WHAT THE TASK ASKS » From the first line to the last, copy the material word for word; pictures stay out.
:: DATA TO EXAMINE
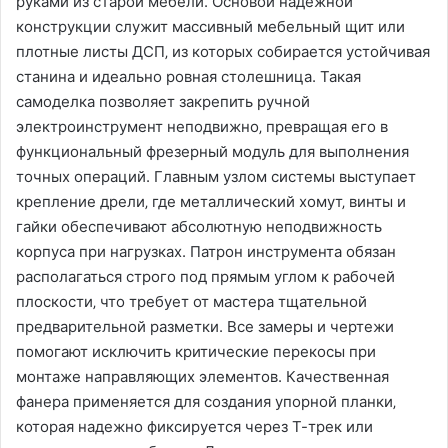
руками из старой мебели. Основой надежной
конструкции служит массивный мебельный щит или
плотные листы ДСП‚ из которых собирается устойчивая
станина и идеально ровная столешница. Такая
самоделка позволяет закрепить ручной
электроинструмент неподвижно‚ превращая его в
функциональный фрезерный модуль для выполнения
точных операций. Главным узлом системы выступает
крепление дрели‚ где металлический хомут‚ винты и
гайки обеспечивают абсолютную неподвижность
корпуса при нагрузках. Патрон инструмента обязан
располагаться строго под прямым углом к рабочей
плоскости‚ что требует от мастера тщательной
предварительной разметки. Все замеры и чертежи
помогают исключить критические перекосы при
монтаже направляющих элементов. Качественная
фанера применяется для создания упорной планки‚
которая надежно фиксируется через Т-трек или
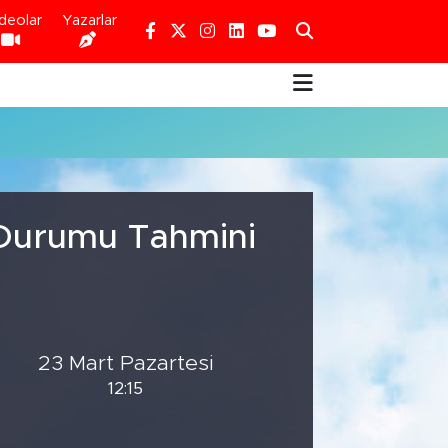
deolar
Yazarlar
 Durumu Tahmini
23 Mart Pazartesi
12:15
::::
ANSWER SPACE »
руками из старой мебели. Основой надежной
конструкции служит массивный мебельный щит или
плотные листы ДСП‚ из которых собирается устойчивая
станина и идеально ровная столешница. Такая
самоделка позволяет закрепить ручной
электроинструмент неподвижно‚ превращая его в
функциональный фрезерный модуль для выполнения
точных операций. Главным узлом системы выступает
крепление дрели‚ где металлический хомут‚ винты и
гайки обеспечивают абсолютную неподвижность
корпуса при нагрузках. Патрон инструмента обязан
располагаться строго под прямым углом к рабочей
плоскости‚ что требует от мастера тщательной
предварительной разметки. Все замеры и чертежи
помогают исключить критические перекосы при
монтаже направляющих элементов. Качественная
фанера применяется для создания упорной планки‚
которая надежно фиксируется через Т-трек или
deolar
Yazarlar
 Durumu Tahmini
23 Mart Pazartesi
12:15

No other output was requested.